# Expats in Chiang Mai & Hua Hin Pros/Cons



## sweenjr56

Hello Thai Expats,
I am making my 5th trip back to the LOS with my Thai wife in less than a week. She has been working here in the States as an RN but has sent over some seed money and is opening a convenience store with her sister in her village in Prachinburi province. We hope to retire in Thailand in a few short years. I have garnished a great deal of insight reading the posts here. I wanted to just say thanks and get opinions of which place an Expat Artist/Photographer would thrive in? Bless you all.

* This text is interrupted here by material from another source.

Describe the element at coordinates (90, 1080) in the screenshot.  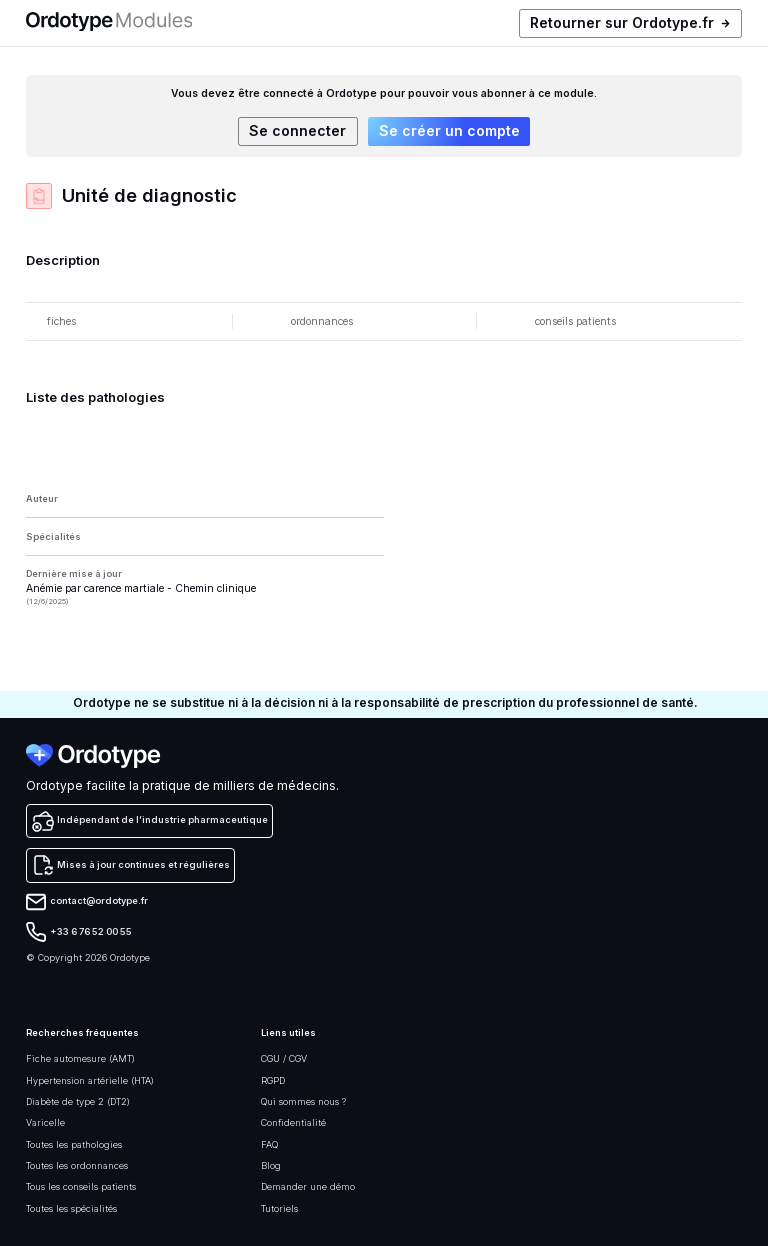 I see `Hypertension artérielle (HTA)` at that location.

Here are a few links from past trips. 

Thailand Photos 2009
http://www.madkatstudios.com/Thailand2009/index.html[Links to own website removed by moderator]

Thailand Photos 2008
http://www.madkatstudios.com/Thailand2008/index.html[Links to own website removed by moderator]

~John


----------



## californiabeachboy

sweenjr56 said:


> Hello Thai Expats,
> I am making my 5th trip back to the LOS with my Thai wife in less than a week. She has been working here in the States as an RN but has sent over some seed money and is opening a convenience store with her sister in her village in Prachinburi province. We hope to retire in Thailand in a few short years. I have garnished a great deal of insight reading the posts here. I wanted to just say thanks and get opinions of which place an Expat Artist/Photographer would thrive in? Bless you all.
> 
> Here are a few links from past trips.
> 
> Thailand Photos 2009
> [Links to own website removed by moderator]
> http://www.madkatstudios.com/Thailand2009/index.htmlThailand Photos 2008
> [Links to own website removed by moderator]
> http://www.madkatstudios.com/Thailand2008/index.html~John



Great photos - I really enjoyed looking at them. 

I have never been to Chiang Mai but I have been to Hua Hin. It is a really nice little town - I think good for artists. But I think it would hot and humid year round, whereas Chiang Mai gets a tiny little winter (at night anyway). I am looking at retiring in Thailand as well but the heat and humidity gets to me after a while, so probably only part of the year for me.

Good luck


----------



## sweenjr56

Thanks for looking and glad you enjoyed them californiabeachboy!
I'm from NH, so I know what you mean about the heat/humidity, but I'm sure we'll get used to it  I'm tired of the winters here, the rat race and the taxes. I'm looking to simplify my life and do more of what I love to do... 
Take care,


----------